Minister środowiska utrzymał w mocy postanowienie dyrektora Popradzkiego Parku Krajobrazowego, który wiosną br. negatywnie zaopiniował projekt planu zagospodarowania przestrzennego zespołu sportowo-rekreacyjnego "Szczawniczek" na terenie wsi Złockie i Jastrzębik. To przesuwa w odległą przyszłość projekt budowy ośrodka "Siedem Dolin" przez sądecką firmę "Fakro". Władze gminy Muszyna mają teraz dwa wyjścia: mogą zaskarżyć tę decyzję do Wojewódzkiego Sądu Administracyjnego albo od nowa rozpocząć procedurę przygotowania projektu.
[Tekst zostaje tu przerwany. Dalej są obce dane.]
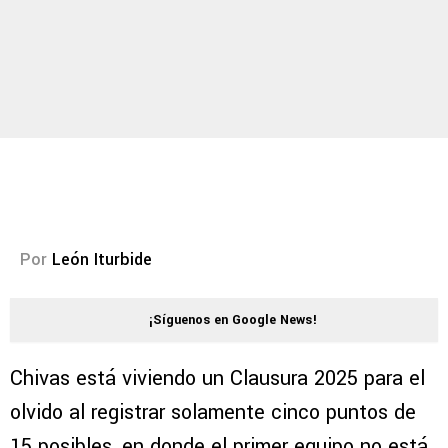
Por
León Iturbide
¡Síguenos en Google News!
Chivas está viviendo un Clausura 2025 para el
olvido al registrar solamente cinco puntos de
15 posibles, en donde el primer equipo no está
Przypomnijmy, że prezes firmy "Fakro", Ryszard Florek, jest autorem koncepcji połączenia kilku, istniejących już i planowanych, stacji narciarskich w jedną całość, która ma się nazywać "Siedem Dolin" (Od Wierchomli w gm. Piwniczna, przez gm. Muszyna, po Jaworzynę, Słotwiny w gm. Krynica oraz Łosie i Roztokę w gm. Łabowa).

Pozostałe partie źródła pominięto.